Clusters produce results in the same way a species comes to dominate
an ecological niche. Sustained biological dominance doesn’t come from a
master orchestrator, but from the ability to adapt and move more quickly
than competing species. Similarly, sustained market dominance doesn’t
come from a singular leader, but from an ability to drive talent
clusters to create an agile, resilient, and responsive organization.
Regardless of the geography or task, clusters have the following characteristics:
Tailored Agenda: Each cluster has a specific reason for existing--with an agenda of objectives that matches that purpose.
Time-bound Existence: Clusters emerge when needs arise.

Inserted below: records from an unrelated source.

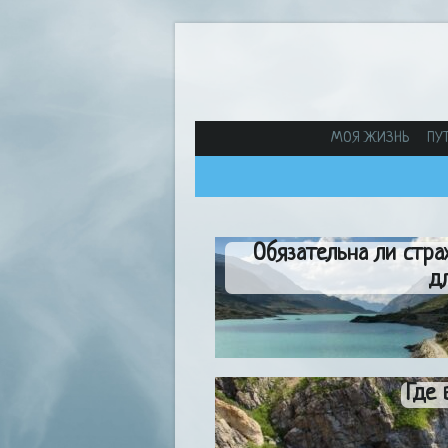
МОЯ ЖИЗНЬ
ПУ
Обязательна ли стр
д
Где 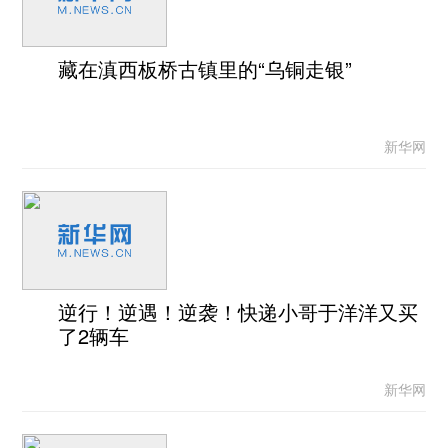
藏在滇西板桥古镇里的“乌铜走银”
新华网
逆行！逆遇！逆袭！快递小哥于洋洋又买
了2辆车
新华网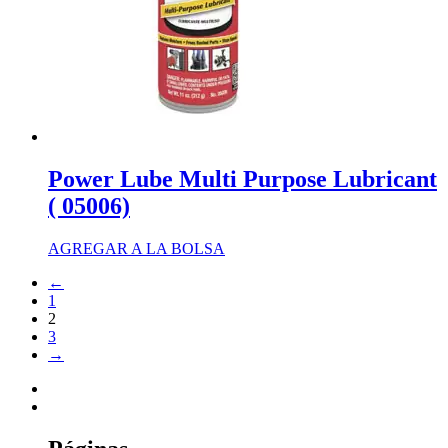
Power Lube Multi Purpose Lubricant
( 05006)
AGREGAR A LA BOLSA
←
1
2
3
→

They disband when their objectives have been completed.
Evolving Membership: Membership to a cluster is not fixed, but is fluid, with talent and perspectives changing to suit tasks as they change.
Self-organizing Responsibility: Clusters develop their own structure and operational rules: They alone are responsible for their operation and its results.
Adaptive Ethos: The culture and personality of the cluster aligns with its purpose: Some are explorative, some are directed.
At the highest level, we can define three primary types of clusters,
each mapping onto the life cycle of a product, process, or service. They
are visioning, ecological, and implementation oriented.
Visioning Cluster: How does a product, service, or a
new process begin? Like all living things, it must be conceived. This
is the work of the visioning cluster: They sketch out the potentials of
the desired outcome.
Ecological Cluster: An organization today constantly
requires bringing new invention to market: suppliers, customers,
intermediaries, and partners to realize value from our products and
services. The ecological cluster’s primary purpose is to inspire,
influence, and support our ecosystem with our vision.
Implementation Cluster: Ideas don’t become realized
by their own free will. They need to be ushered into life by people.
Just as the visioning cluster is composed of people that affect the
conceiving of a new idea, the implementation cluster is composed of
people that affect the commercialization of a product or a service. The
agenda of the implementation cluster is to manifest the vision in the
context of the ecosystem as described by the ecological cluster.